P.E.I. food banks serving growing number of newcomers

Newcomers are presenting unique challenges for P.E.I.'s Upper Room Food Bank. About 13 per cent of the clientele at the food bank are now newcomers.

Mike MacDonald, executive director of the Upper Room Hospitality Ministry, says the majority of the newcomers who he sees coming through the doors are refugees, primarily the Syrian refugees who moved to the Island a couple of years ago.  

MacDonald made his comments during a legislative standing committee looking at the issue of poverty on the Island. 

"It certainly presents some challenges to us, the first one being communications," said MacDonald, who has worked with the food bank for nearly 20 years.

"The other is ensuring [we give] them the food that they need, giving them a can of vegetables or a box of Kraft dinner or something is not what they are looking for. They are looking for whole foods, fresh foods. They are looking for bags of flour and fresh vegetables."

Basic income not for everybody

The committee has been tasked with developing a costed plan for a basic income pilot project in P.E.I., as well as coming up with clear definitions and measures of poverty and a living wage.

Nancy Russell/CBC

The committee was told to have its report back to the legislature by July. 

MacDonald said a basic income may not benefit everybody. 

"There are many people that we see that this would be life-changing. There are other people who may struggle because of it," he said.
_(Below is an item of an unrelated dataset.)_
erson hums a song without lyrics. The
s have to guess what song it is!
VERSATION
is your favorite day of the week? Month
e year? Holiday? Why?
"We do see many people with addictions issues that as soon as they have money and funds in their pockets, unfortunately they are not talking about food, they are not thinking about shelter. Their addiction is taking over and they are servicing their addiction." 

Need is great 

The food bank serves 525 families a month, or about 1,600 people. More than 40 per cent of the clientele are under the age of 18.

Randy McAndrew/CBC

The Upper Room Soup Kitchen serves 3,500 meals per month. It is open seven days a week.
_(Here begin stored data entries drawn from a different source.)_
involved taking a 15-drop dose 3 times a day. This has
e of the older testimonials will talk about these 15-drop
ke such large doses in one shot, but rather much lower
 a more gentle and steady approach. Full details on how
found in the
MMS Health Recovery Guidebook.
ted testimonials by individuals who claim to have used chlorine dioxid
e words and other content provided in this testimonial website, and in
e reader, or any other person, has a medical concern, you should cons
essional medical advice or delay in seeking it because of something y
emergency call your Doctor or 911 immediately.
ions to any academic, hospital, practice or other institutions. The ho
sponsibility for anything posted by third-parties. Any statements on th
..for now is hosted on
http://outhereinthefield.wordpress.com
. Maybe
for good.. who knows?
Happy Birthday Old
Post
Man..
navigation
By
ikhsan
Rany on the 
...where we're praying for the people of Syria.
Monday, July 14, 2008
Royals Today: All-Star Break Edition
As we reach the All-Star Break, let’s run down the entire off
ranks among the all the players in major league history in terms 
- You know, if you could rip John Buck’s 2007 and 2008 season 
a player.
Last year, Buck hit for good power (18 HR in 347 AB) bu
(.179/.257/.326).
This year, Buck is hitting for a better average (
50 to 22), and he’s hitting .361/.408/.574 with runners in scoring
MacDonald said housing, employment and medical issues, both physical and mental health, are the main reasons people seek help from the food bank and soup kitchen. He said the faces may change, but the stories behind them are consistent.

"We're always seeing single parent families and two parent families and we see seniors," he said. "I guess the biggest increase would be people new to our country. That has certainly increased over the last number of years."